[<prev] [next>] [<thread-prev] [day] [month] [year] [list]
Message-ID: <5zz3ojgkk6uggx5moglrwn44g7vdnraa4skqkxt4k6pjvta4lh@oproxefudzrt>
Date: Fri, 25 Apr 2025 17:05:46 +0530
From: Jai Luthra <jai.luthra@...ux.dev>
To: Rishikesh Donadkar <r-donadkar@...com>
Cc: mripard@...nel.org, linux-kernel@...r.kernel.org,
linux-media@...r.kernel.org, devicetree@...r.kernel.org, devarsht@...com,
y-abhilashchandra@...com, mchehab@...nel.org, robh@...nel.org, krzk+dt@...nel.org,
conor+dt@...nel.org, vaishnav.a@...com, s-jain1@...com, vigneshr@...com,
sakari.ailus@...ux.intel.com, hverkuil-cisco@...all.nl, tomi.valkeinen@...asonboard.com,
jai.luthra@...asonboard.com, changhuang.liang@...rfivetech.com, jack.zhu@...rfivetech.com,
laurent.pinchart@...asonboard.com
Subject: Re: [PATCH v3 13/13] media: ti: j721e-csi2rx: Change the drain
architecture for multistream
Hi Rishikesh,
Thanks for the patch.
On Thu, Apr 17, 2025 at 12:25:54PM +0530, Rishikesh Donadkar wrote:
> In Multistream use cases, we may face buffer starvation due to various
> reasons like slow downstream element in gstreamer pipeline.

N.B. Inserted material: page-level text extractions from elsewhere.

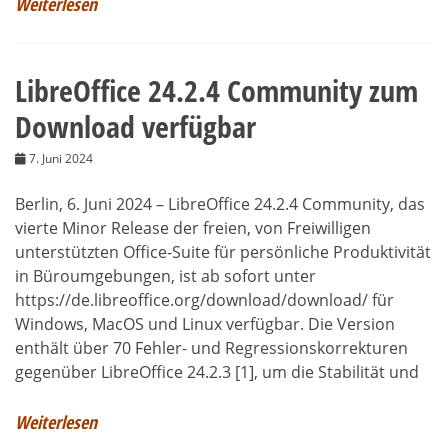
Weiterlesen
LibreOffice 24.2.4 Community zum
Download verfügbar
7. Juni 2024
Berlin, 6. Juni 2024 – LibreOffice 24.2.4 Community, das
vierte Minor Release der freien, von Freiwilligen
unterstützten Office-Suite für persönliche Produktivität
in Büroumgebungen, ist ab sofort unter
https://de.libreoffice.org/download/download/ für
Windows, MacOS und Linux verfügbar. Die Version
enthält über 70 Fehler- und Regressionskorrekturen
gegenüber LibreOffice 24.2.3 [1], um die Stabilität und
Weiterlesen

In these
> scenarios we need to make sure that the data corresponding to the slow
> pipeline is pulled out of the shared HW FIFO in CSI2RX IP to prevent
> other streams to get stalled due to FIFO overflow.
>
> Previously, in case of buffer starvation, dma was marked IDLE and the
> next buffer_queue() would drain the data before marking new buffer ready
> for DMA transaction. Here the driver waits for the next VIDIOC_QBUF
> ioctl callback to drain the stale data from the HW FIFO, if there is a
> delay in this callback being called, HW FIFO will overflow leading all
> the other camera pipelines in the media graph to hang.
The above description is a little hard to follow, and not correct. A "late"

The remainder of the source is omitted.